We totally agree with the comment that NFC is a powerful tool for the assessment of microvascular damage in systemic sclerosis (SSc). Recently, we showed a positive correlation between NFC abnormalities and the extent of cutaneous and visceral involvement in SSc patients, confirming that NFC is a relevant approach not only for diagnosis but also for the evaluation of the extension and severity of SSc . However, NFC evaluates only the morphological aspect of SSc vasculopathy, and complementary tools are used, with different results, in many studies for the evaluation of functional aspects of peripheral vascular disease .

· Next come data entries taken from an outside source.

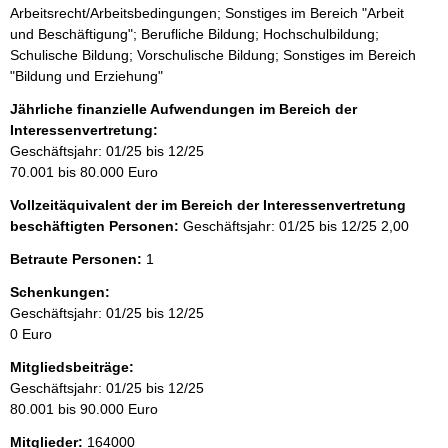
Arbeitsrecht/Arbeitsbedingungen; Sonstiges im Bereich "Arbeit
und Beschäftigung"; Berufliche Bildung; Hochschulbildung;
Schulische Bildung; Vorschulische Bildung; Sonstiges im Bereich
"Bildung und Erziehung"
Jährliche finanzielle Aufwendungen im Bereich der
Interessenvertretung:
Geschäftsjahr: 01/25 bis 12/25
70.001 bis 80.000 Euro
Vollzeitäquivalent der im Bereich der Interessenvertretung
beschäftigten Personen:
Geschäftsjahr: 01/25 bis 12/25
2,00
Betraute Personen:
1
Schenkungen:
Geschäftsjahr: 01/25 bis 12/25
0 Euro
Mitgliedsbeiträge:
Geschäftsjahr: 01/25 bis 12/25
80.001 bis 90.000 Euro
Mitglieder:
164000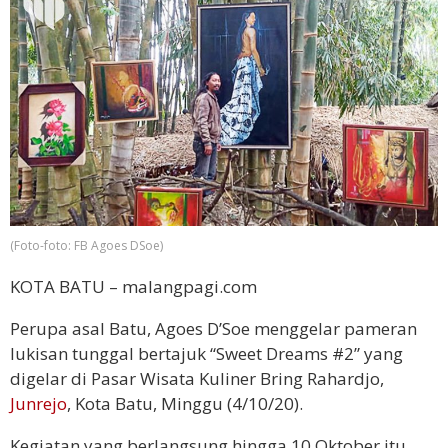
(Foto-foto: FB Agoes DSoe)
KOTA BATU – malangpagi.com
Perupa asal Batu, Agoes D’Soe menggelar pameran
lukisan tunggal bertajuk “Sweet Dreams #2” yang
digelar di Pasar Wisata Kuliner Bring Rahardjo,
Junrejo
, Kota Batu, Minggu (4/10/20).
Kegiatan yang berlangsung hingga 10 Oktober itu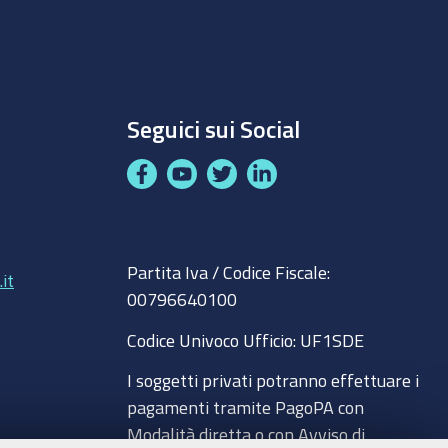
Seguici sui Social
F
Y
T
L
a
o
w
i
c
u
i
n
8
e
t
t
k
Partita Iva / Codice Fiscale:
b
u
t
e
it
00796640100
o
b
e
d
o
e
r
I
Codice Univoco Ufficio:
UF1SDE
k
n
I soggetti privati potranno effettuare i
pagamenti tramite PagoPA con
Modalità diretta o con Avviso di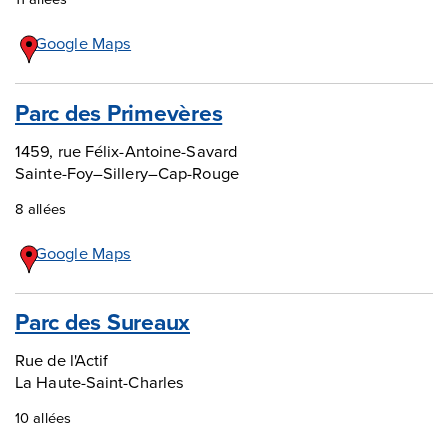
Google Maps
Parc des Primevères
1459, rue Félix-Antoine-Savard
Sainte-Foy–Sillery–Cap-Rouge
8 allées
Google Maps
Parc des Sureaux
Rue de l'Actif
La Haute-Saint-Charles
10 allées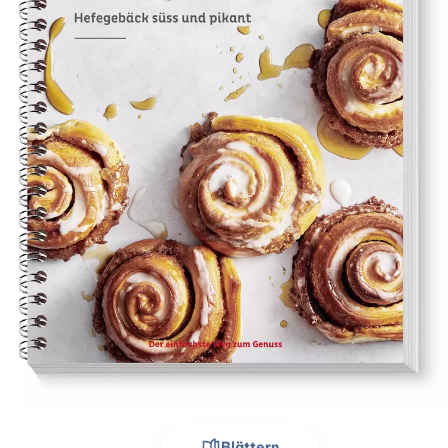
Blättern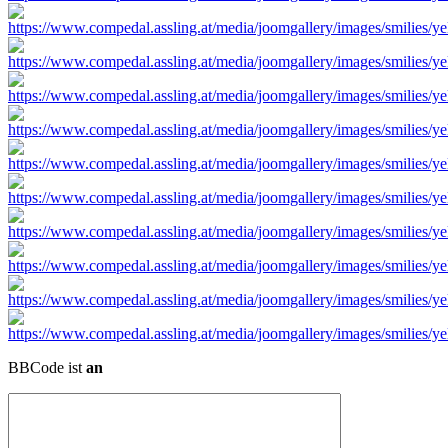
BBCode ist
an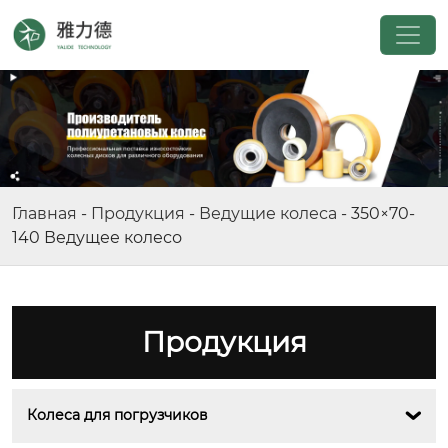
Главная
-
Продукция
-
Ведущие колеса
-
350×70-
140 Ведущее колесо
Продукция
Колеса для погрузчиков
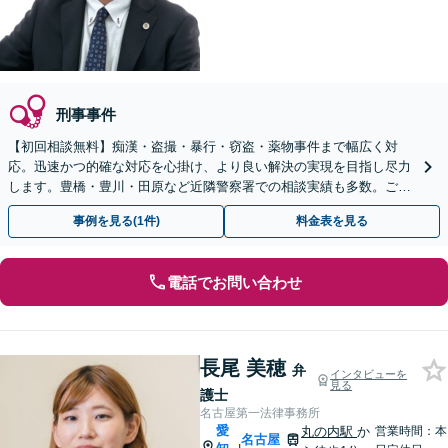
刑事事件
【初回相談無料】痴漢・盗撮・暴行・窃盗・薬物事件まで幅広く対
応。迅速かつ的確な対応を心掛け、より良い解決の実現を目指し尽力
します。豊橋・豊川・田原など近隣警察署での相談実績も多数。ご家
族が逮捕された場合はすぐにご相談ください【夜間可】
事例を見る(1件)
料金表を見る
電話でお問い合わせ
長尾 美穂
弁
インタビューを
見る
護士
名古屋第一法律事務所
愛
丸の内駅
か
営業時間：本
名古屋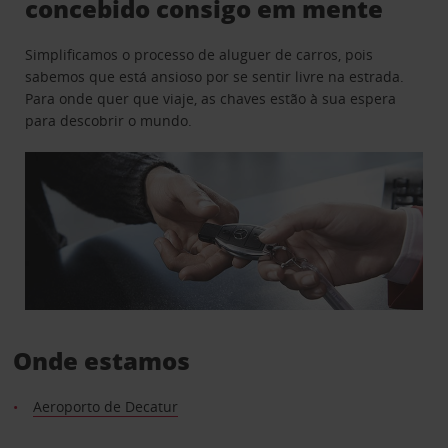
concebido consigo em mente
Simplificamos o processo de aluguer de carros, pois
sabemos que está ansioso por se sentir livre na estrada.
Para onde quer que viaje, as chaves estão à sua espera
para descobrir o mundo.
Onde estamos
Aeroporto de Decatur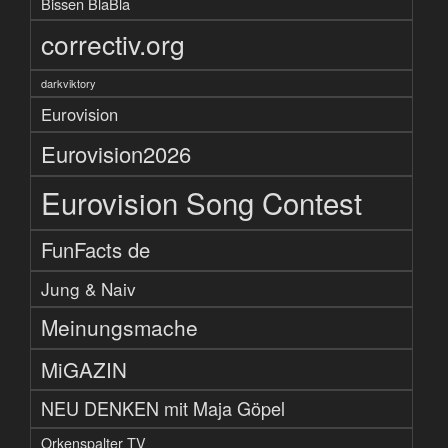
Bissen BlaBla
correctiv.org
darkviktory
Eurovision
Eurovision2026
Eurovision Song Contest
FunFacts de
Jung & Naiv
Meinungsmache
MiGAZIN
NEU DENKEN mit Maja Göpel
Orkenspalter TV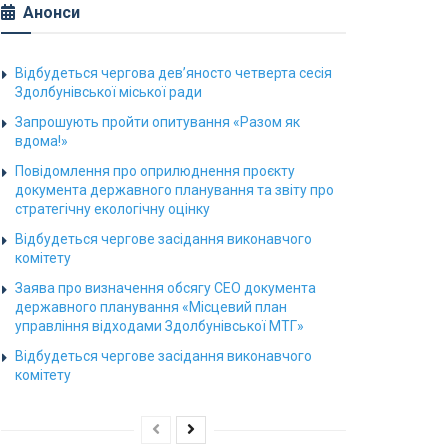
Анонси
Відбудеться чергова дев’яносто четверта сесія
Здолбунівської міської ради
Запрошують пройти опитування «Разом як
вдома!»
Повідомлення про оприлюднення проєкту
документа державного планування та звіту про
стратегічну екологічну оцінку
Відбудеться чергове засідання виконавчого
комітету
Заява про визначення обсягу СЕО документа
державного планування «Місцевий план
управління відходами Здолбунівської МТГ»
Відбудеться чергове засідання виконавчого
комітету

Sulli and colleagues mentioned three interesting, recently published papers [5–7] with results different from those of our paper. However, different methods for the evaluation of blood perfusion were used in each of them, and it is difficult to compare results obtained with different techniques. Cutolo and colleagues  assessed fingertip blood perfusion by laser Doppler flowmetry, and Mugii and colleagues  evaluated red blood cell velocity by means of videocapillaroscopy. We emphasize that only Rosato and colleagues , who were considered in our original paper, evaluated blood perfusion by means of LDI. Moreover, the mechanisms involved in SSc vasculopathy are complex, and controversial findings are not surprising. Th e LDI method used in our original study is considered the most promising tool for the study of microvascular blood flow. In our study, LDI showed lower digital blood flow in SSc patients when compared with healthy controls and correlated negatively with fingertip lacticemy, allowing objective measurement of blood perfusion. It is also relevant to point out that Murray and colleagues  showed only a weak correlation between intercapillary distance measured by NFC and the blood flow also measured by LDI. As in our study, the authors could not find any other correlation between other NFC parameters and LDI.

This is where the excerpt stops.